▸ TASK DIRECTIONS: When a line of the records contains "Тольятти", copy it.

▸ GIVEN INFORMATION:
▬▬▬▬▬▬
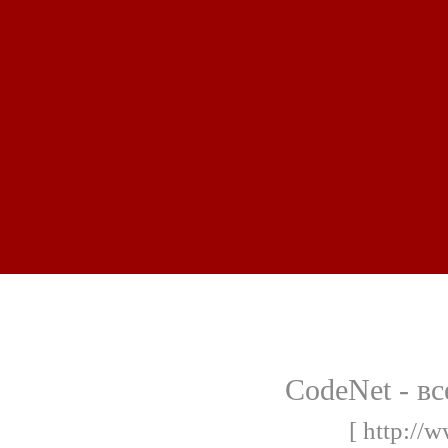
CodeNet - в
[ http://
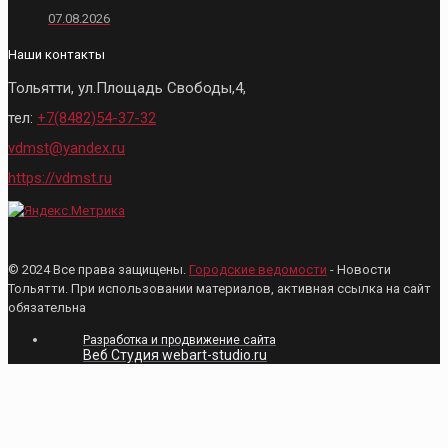
07.08.2026
Наши контакты
Тольятти, ул.Площадь Свободы,4,
тел:
+7(8482)54-37-32
vdmst@yandex.ru
https://vdmst.ru
© 2024 Все права защищены.
Городские ведомости
- Новости
Тольятти. При использовании материалов, активная ссылка на сайт
обязательна
Разработка и продвижение сайта
Веб Студия webart-studio.ru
▬▬▬▬▬▬
▸ RESPONSE AREA:
Тольятти, ул.Площадь Свободы,4,
Тольятти. При использовании материалов, активная ссылка на сайт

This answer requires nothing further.